DESIGN: Discrete event simulation model comparing five alternative care pathways: treatment at OHT diagnosis with minimal monitoring; biennial monitoring (primary and secondary care) with treatment if baseline predicted 5-year glaucoma risk is ≥6%; monitoring and treatment aligned to National Institute for Health and Care Excellence (NICE) glaucoma guidance (conservative and intensive).
SETTING: UK health services perspective.
PARTICIPANTS: Simulated cohort of 10 000 adults with OHT (mean intraocular pressure (IOP) 24.9 mm Hg (SD 2.4).
MAIN OUTCOME MEASURES: Costs, glaucoma detected, quality-adjusted life years (QALYs).

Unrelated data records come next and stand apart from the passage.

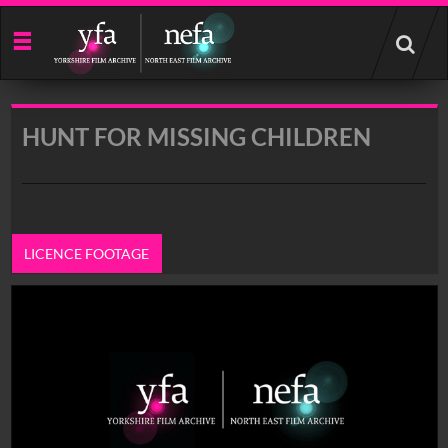
Start
your
search
here
HUNT FOR MISSING CHILDREN
LICENCE FOOTAGE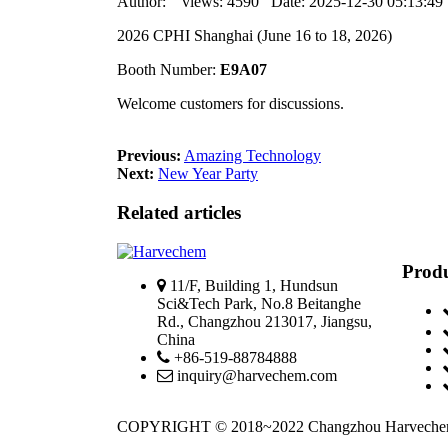
Author: views: 4590 Date: 2025-12-30 05:13:4
2026 CPHI Shanghai (June 16 to 18, 2026)
Booth Number:
E9A07
Welcome customers for discussions.
Previous:
Amazing Technology
Next:
New Year Party
Related articles
Produ
11/F, Building 1, Hundsun
Sci&Tech Park, No.8 Beitanghe
Rd., Changzhou 213017, Jiangsu,
China
+86-519-88784888
inquiry@harvechem.com
COPYRIGHT © 2018~2022 Changzhou Harvec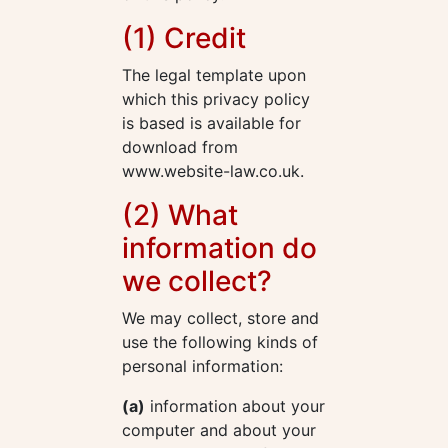
(1) Credit
The legal template upon
which this privacy policy
is based is available for
download from
www.website-law.co.uk.
(2) What
information do
we collect?
We may collect, store and
use the following kinds of
personal information:
(a)
information about your
computer and about your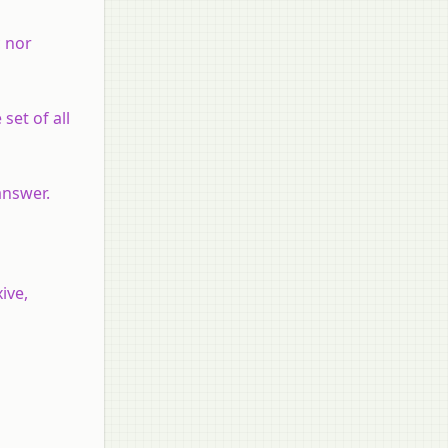
c nor
 set of all
 answer.
ive,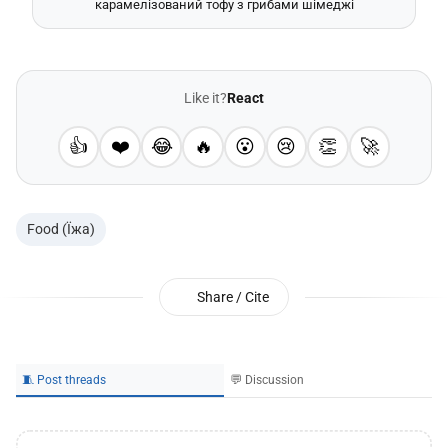
карамелізований тофу з грибами шімеджі
Like it?
React
👍
❤️
😂
🔥
😮
😢
👏
🚀
Food (Їжа)
Share / Cite
🧵 Post threads
💬 Discussion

RESULTS: Treating at diagnosis was the least costly and least effective in avoiding glaucoma and progression. Intensive monitoring following NICE guidance was the most costly and effective. However, considering a wider cost-utility perspective, biennial monitoring was less costly and provided more QALYs than NICE pathways, but was unlikely to be cost-effective compared with treating at diagnosis (£86 717 per additional QALY gained). The findings were robust to risk thresholds for initiating monitoring but were sensitive to treatment threshold, National Health Service costs and treatment adherence.
CONCLUSIONS: For confirmed OHT, glaucoma monitoring more frequently than every 2 years is unlikely to be efficient. Primary treatment and minimal monitoring (assessing treatment responsiveness (IOP)) could be considered; however, further data to refine glaucoma risk prediction models and value patient preferences for treatment are needed. Consideration to innovative and affordable service redesign focused on treatment responsiveness rather than more glaucoma testing is recommended.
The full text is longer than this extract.